Tengo la sensación de que, al contrario que en la crisis de 2008, los diagnósticos (al menos en el campo económico) están siendo acertados. Se está entendiendo la naturaleza de la crisis a la que nos enfrentamos (muy bien explicada, por ejemplo, aquíaquí y aquí). Y la respuesta de las políticas económicas que se están proponiendo para algunos países también van en la dirección adecuada (por ejemplo, aquí en Italia, aquí en Alemania).

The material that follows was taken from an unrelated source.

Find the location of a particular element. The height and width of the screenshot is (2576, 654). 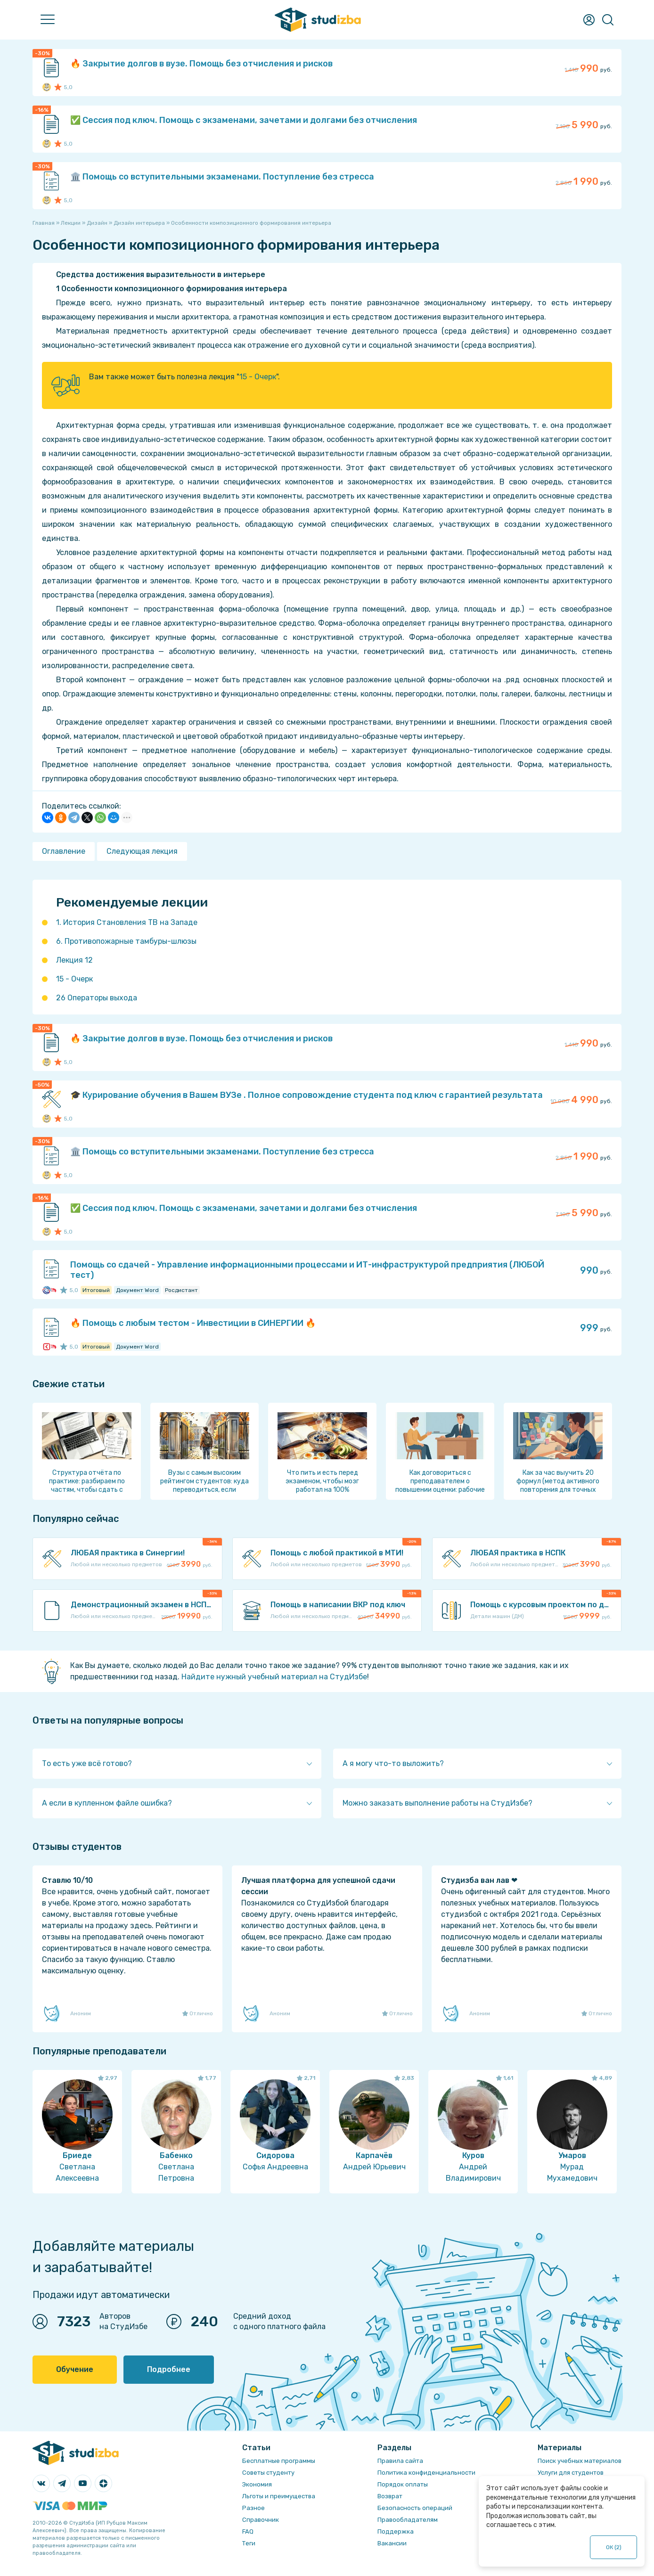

Sin embargo, hay dos factores que mueven a la melancolía.  Uno es que el virus no parece atacar el oportunismo egoísta y el dogmatismo de los que, a pesar de la gravedad de la situación, la aprovechan para tratar de imponer en el plan de lucha contra la crisis elementos accesorios inspirados en agendas políticas partidistas, independientemente de cuáles sean el diagnóstico y el tratamiento adecuados. Otro es que tratándose de un crisis global y muy profunda requiere de coordinación entre países y entre responsables de las distintas políticas económicas, algo que la experiencia demuestra que es muy difícil de conseguir. Los bancos centrales deben proporcionar, a nivel macro, la liquidez necesaria y ya lo están haciendo. Pero es tarea de los gobiernos implementar las políticas (micro) que han de asegurar rentas y liquidez a muchas empresas y trabajadores, lo que resulta fundamental para evitar daños permanentes al tejido productivo.  Que ambos hablen el mismo lenguaje es crucial. Es imprescindible la coordinación internacional, especialmente en el marco de la UEM (como la que se pide aquí o aquí). Hay países (e.g. Alemania) con “músculo financiero” e instituciones adecuadas para llevar a cabo esas políticas. Otros, como avisaba Marcel ayer mismo, no podrán hacerlo por sí solos.